Wednesday, April 30, 2008

Feedback and...a wetsuit? Huh?

Over the weekend, I did some serious editing of Chapters 2, 3 and 4, mostly based on feedback I got from Greg on Saturday night. The major issues were making the dialogue a little more authentic, cutting down on 'lists' of events (evident in that part in Chapter 2 where Z lists all the escape attempts...yawn), and cleaning up awkward wording. I'm very pleased with what came out of it, and today I sent the brand-new chapters 2-4 off to H and A, at their request. Again, I love that people are asking to read more. It's just the neatest feeling ever.

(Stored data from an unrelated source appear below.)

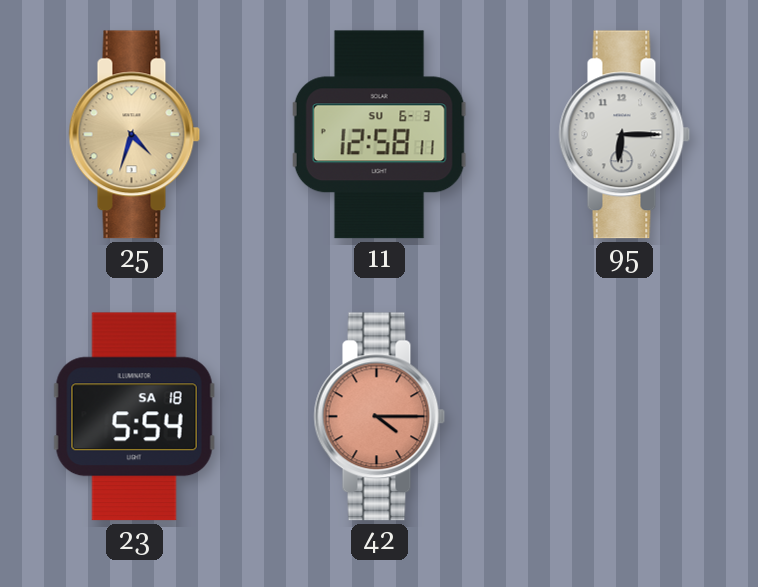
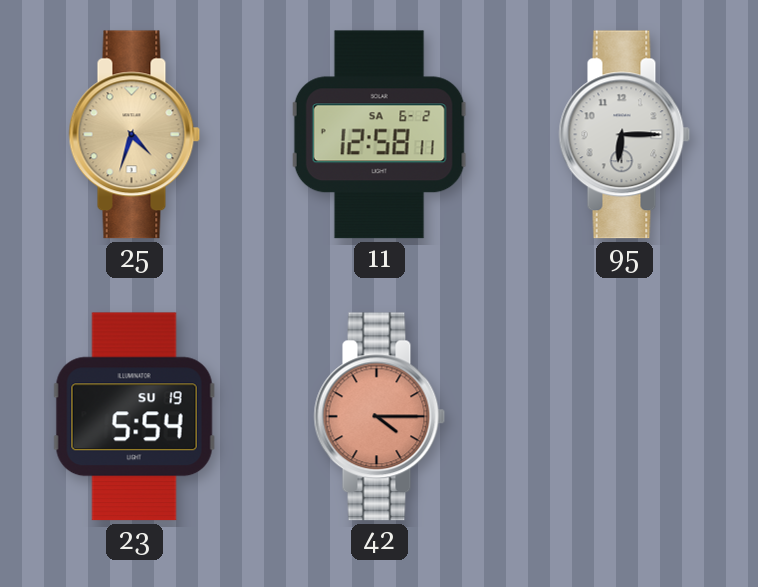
11 date: SU 6-3 -> SA 6-2
23 date: SA 18 -> SU 19
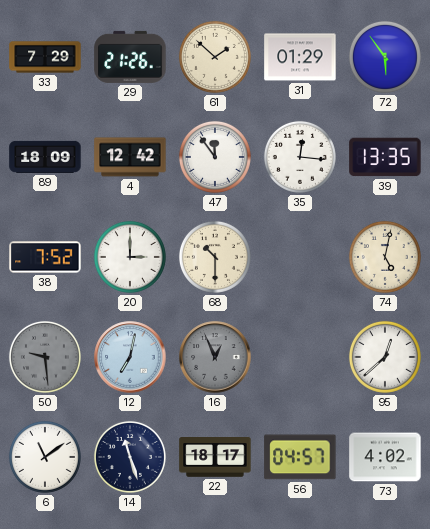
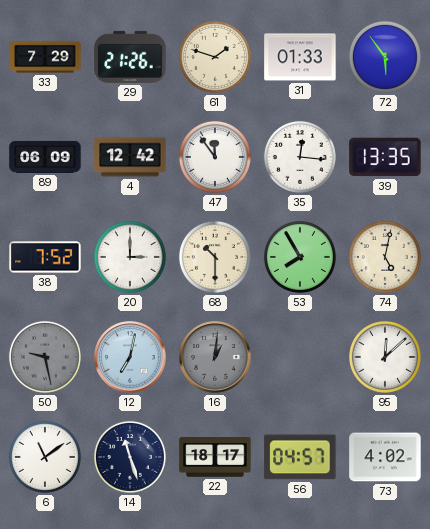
61: 1:52 -> 1:48
31: 01:29 -> 01:33
89: 18:09 -> 06:09
53: none -> 7:55
50: 9:29 -> 9:28
16: 12:56 -> 1:01
95: 12:38 -> 12:08
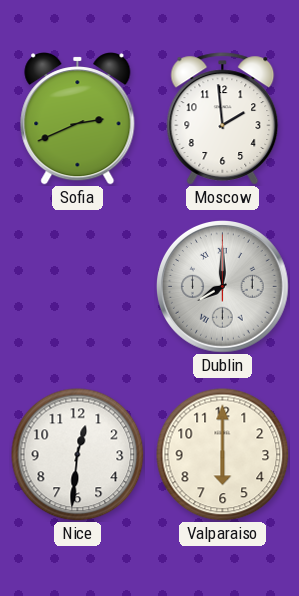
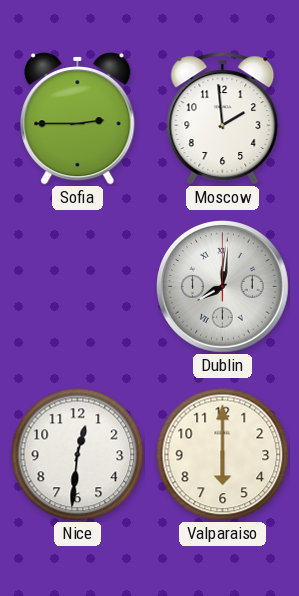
Sofia: 2:41 -> 2:45
Dublin: 8:00 -> 8:01
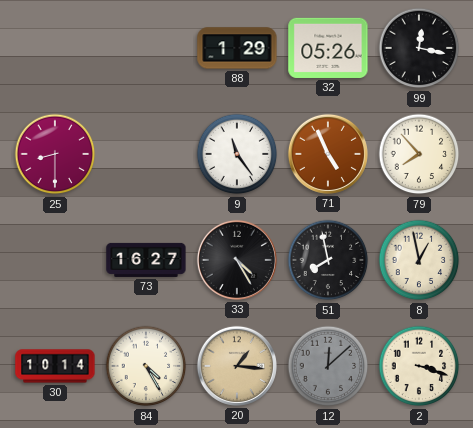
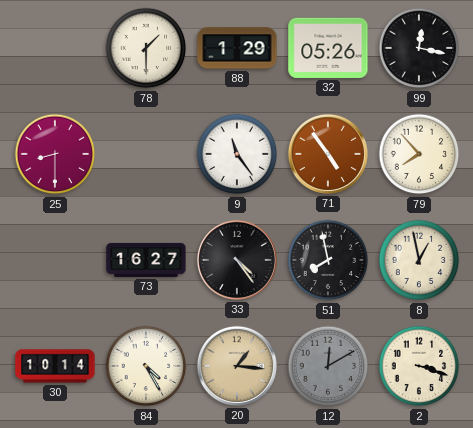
78: none -> 1:30
71: 4:56 -> 4:54
33: 4:25 -> 4:24
12: 12:08 -> 12:10
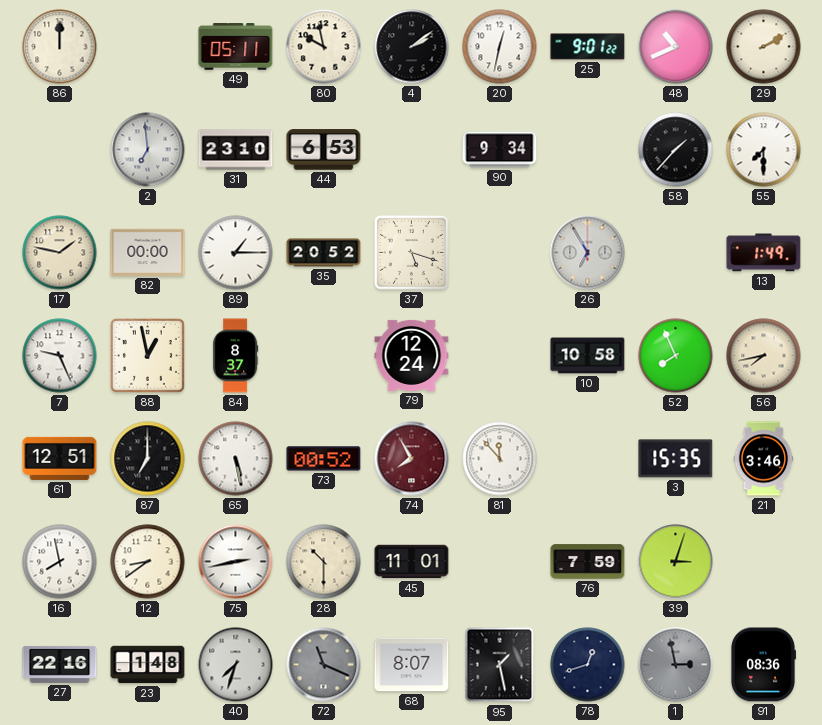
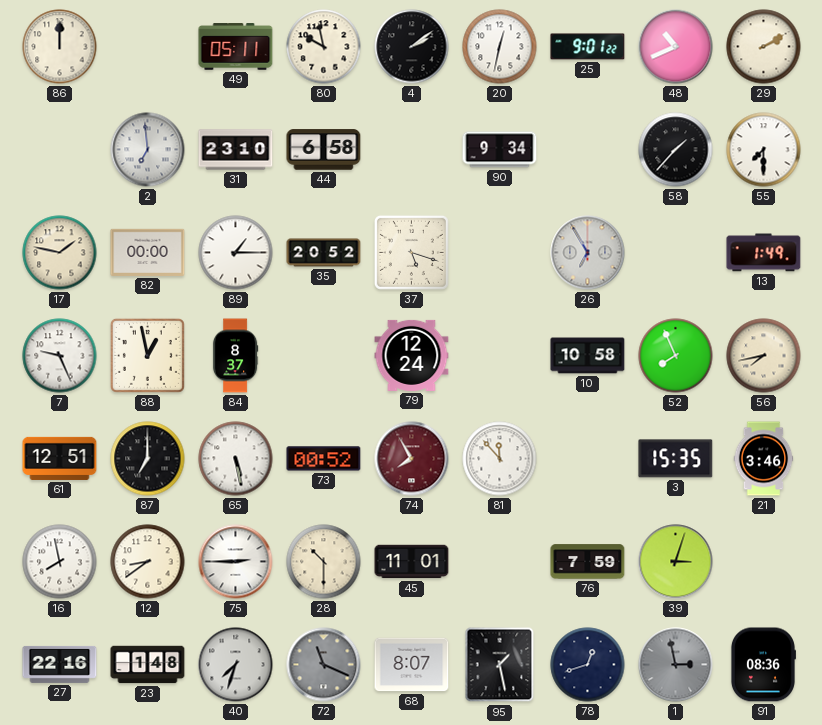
44: 6:53 -> 6:58
75: 2:43 -> 2:45
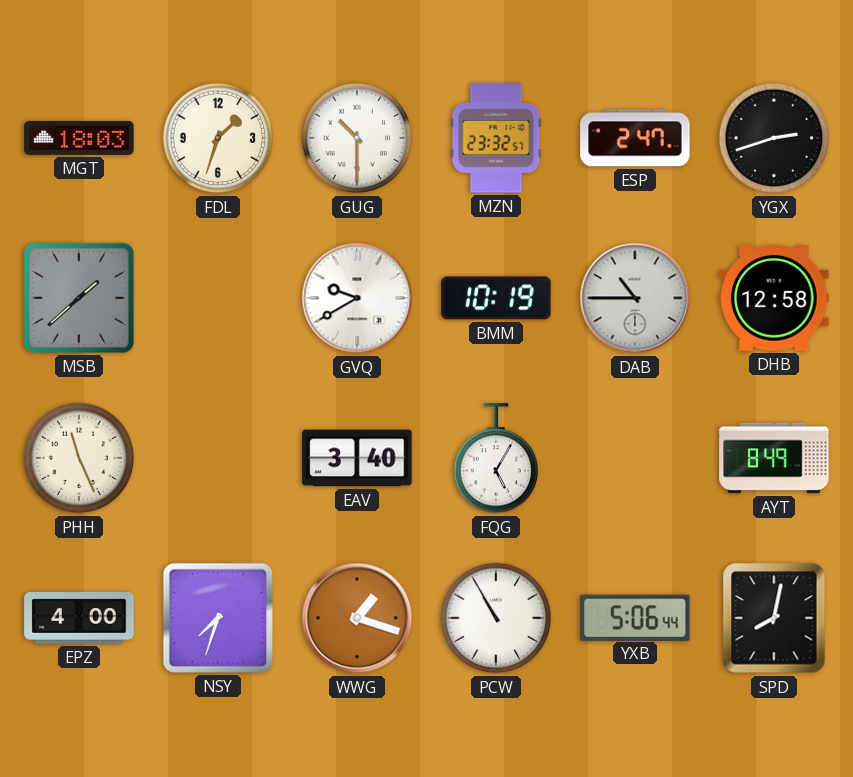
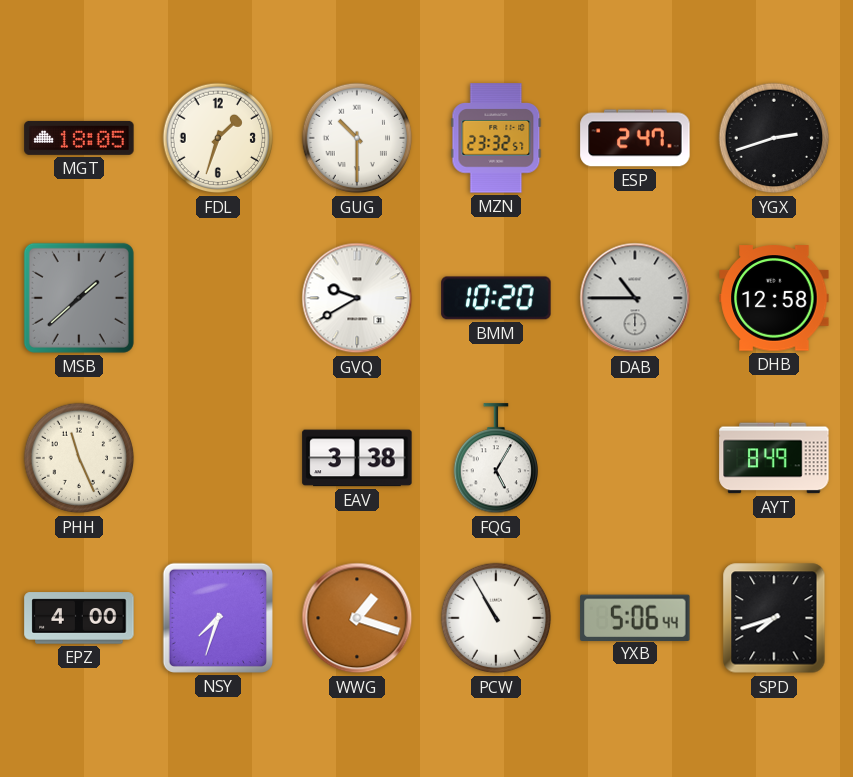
MGT: 18:03 -> 18:05
BMM: 10:19 -> 10:20
EAV: 3:40 -> 3:38
SPD: 8:02 -> 7:42
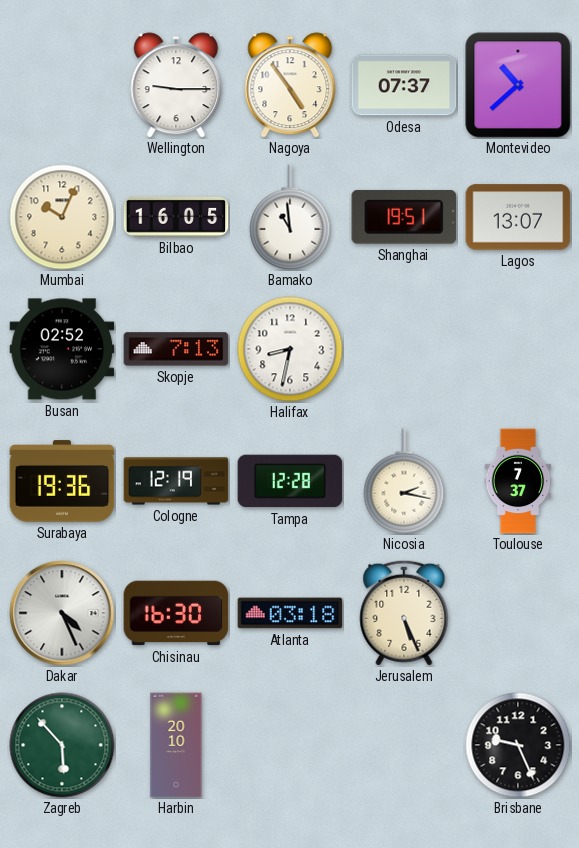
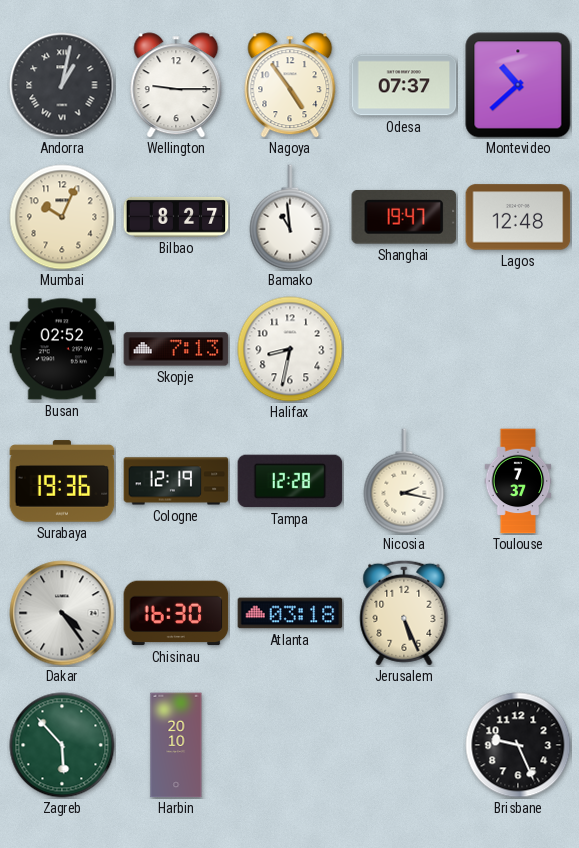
Andorra: none -> 1:02
Bilbao: 16:05 -> 8:27
Shanghai: 19:51 -> 19:47
Lagos: 13:07 -> 12:48
Dakar: 4:26 -> 4:24
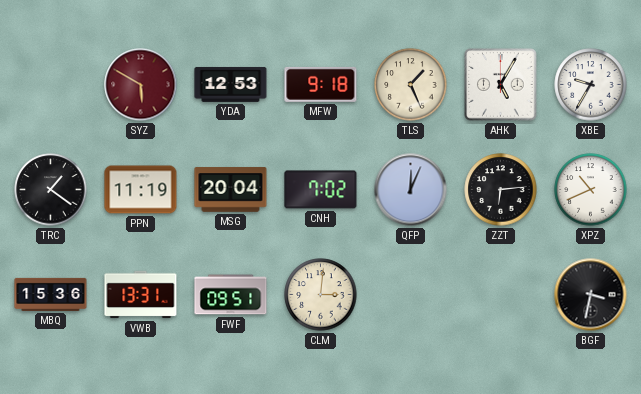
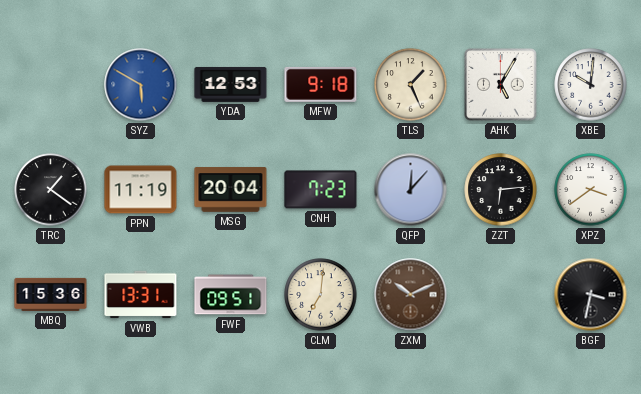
SYZ dial: burgundy -> blue
XBE: 9:35 -> 10:01
CNH: 7:02 -> 7:23
QFP: 12:04 -> 12:07
XPZ: 10:41 -> 3:39
CLM: 3:01 -> 7:01
ZXM: none -> 10:11
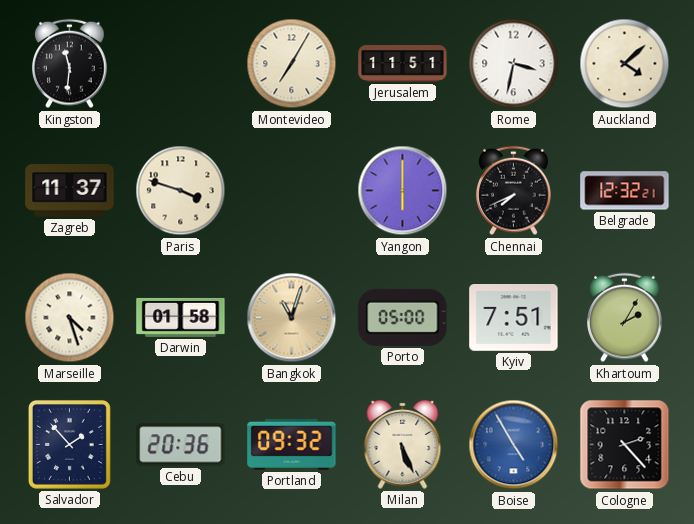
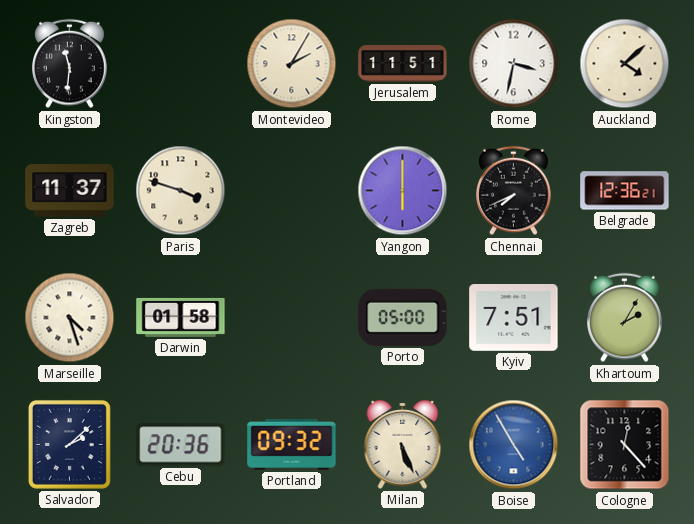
Montevideo: 7:05 -> 2:05
Belgrade: 12:32 -> 12:36
Bangkok: 11:03 -> none
Salvador: 1:53 -> 2:08
Cologne: 2:23 -> 12:23
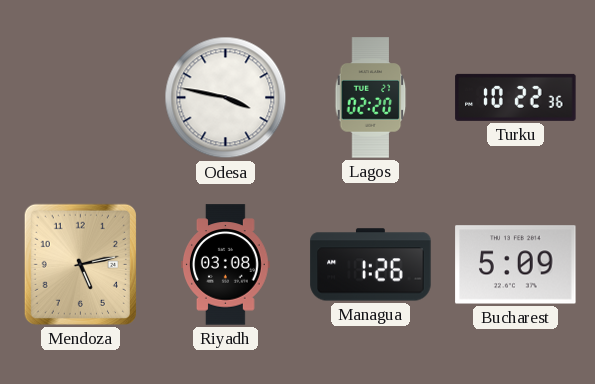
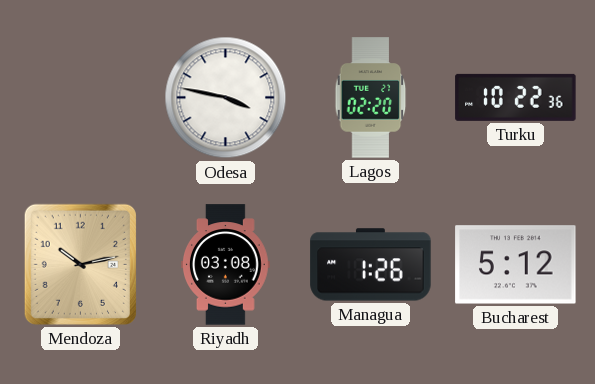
Mendoza: 5:13 -> 10:13
Bucharest: 5:09 -> 5:12
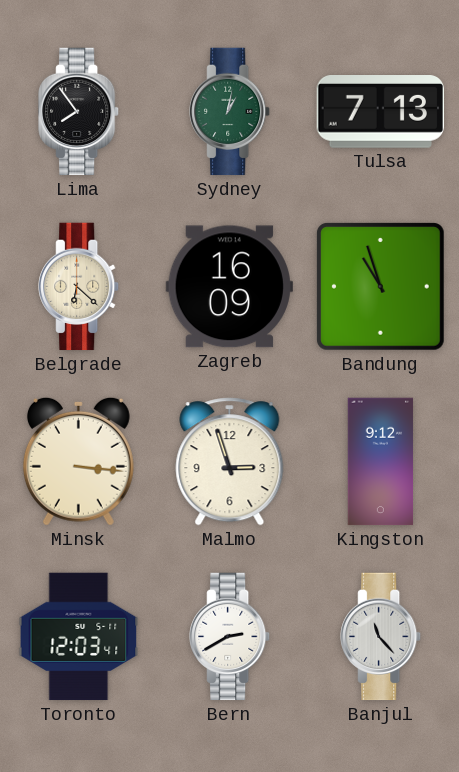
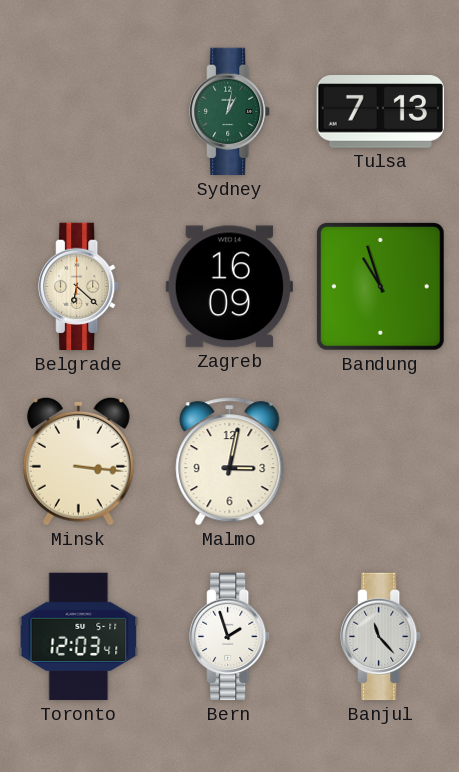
Lima: 7:54 -> none
Malmo: 2:57 -> 3:02
Kingston: 9:12 -> none
Bern: 2:40 -> 1:57
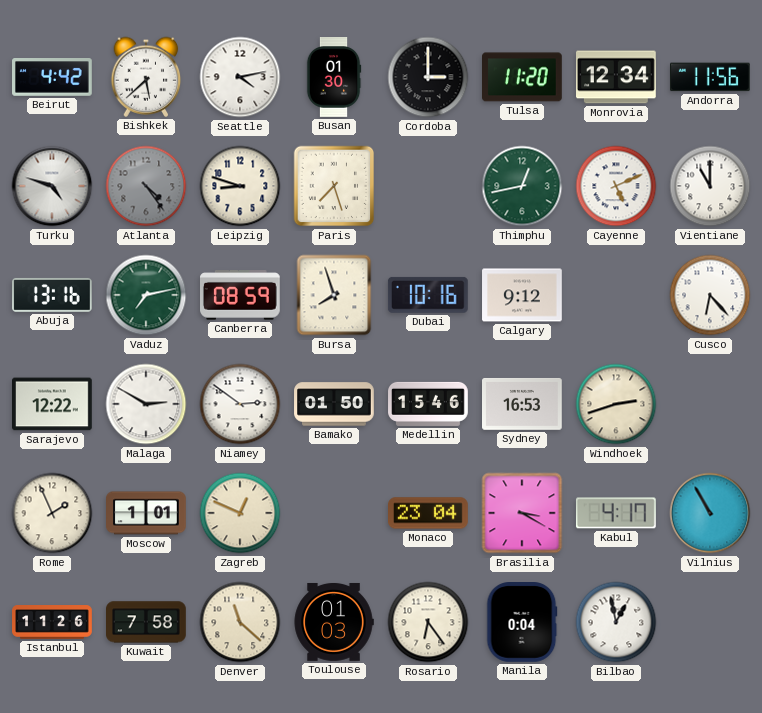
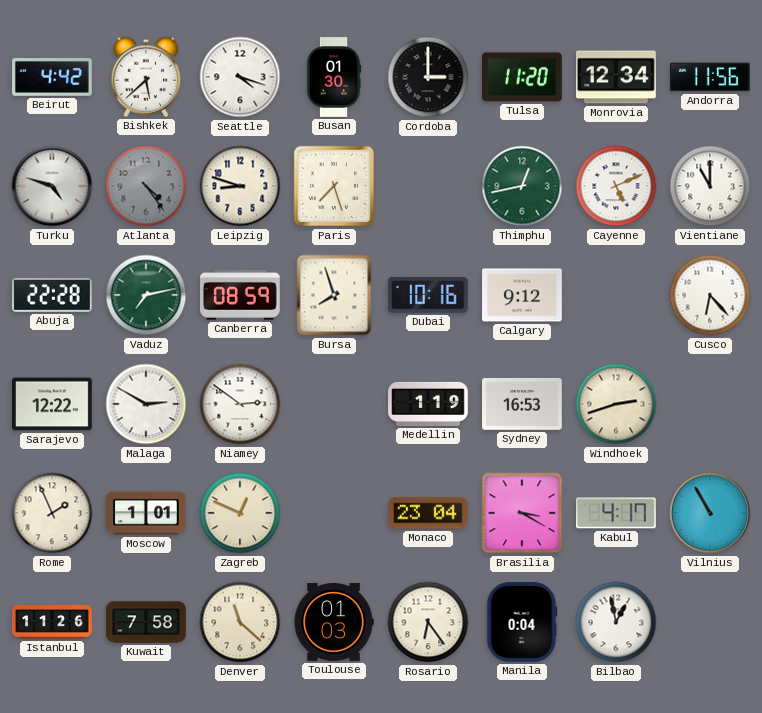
Seattle: 4:13 -> 4:18
Abuja: 13:16 -> 22:28
Bamako: 01:50 -> none
Medellin: 15:46 -> 1:19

J and D at work both gave me some feedback as well. Some interesting thoughts that came out of it so far:

* J thought that Zachary should be younger if this is a YA novel. I wouldn't mind going 18, maybe 17...but younger than that does not interest me for this book. For one thing, Zachary's pretty developed, mentally, at the point where this story begins. He's figured out he can't be bossed around, and he's rebellious but with brains behind it. He's smart. How did he get schooled? I will need to bring this up soon, too.

* J also says he forgot sometimes that he was reading about a male protagonist. OK, this one bothers me because I do NOT want to have too much of myself go into Zachary's voice. I wonder if J thinks this because he knows I'm a female writing this book and he can't get away from that fact? I don't know. Either way, I asked D if she thought the same thing and she assured me that no, she never mistook Zachary's voice for a feminine voice. Whew. It still gave me a little panic moment.

* D thinks the presentation scene in Chapter 4 drags a bit. Maybe I can take a look at the pacing there and see what it could be.

* D also wants to see more of the dog. She also didn't catch Zachary's age, oddly enough...or the quick mention of Zachary playing with Dingo at the very end of chapter 4. Hmm. Anything there to consider?

Two people (G & D) have told me now to watch "The Pretender" after they read these new chapters. So that's something I definitely will do. I'm a little worried that something is there that's too similar for my book's good (will people think I am copying the Pretender?!), but perhaps it will just give me some ideas of what not to do or what to do, etc. We'll see.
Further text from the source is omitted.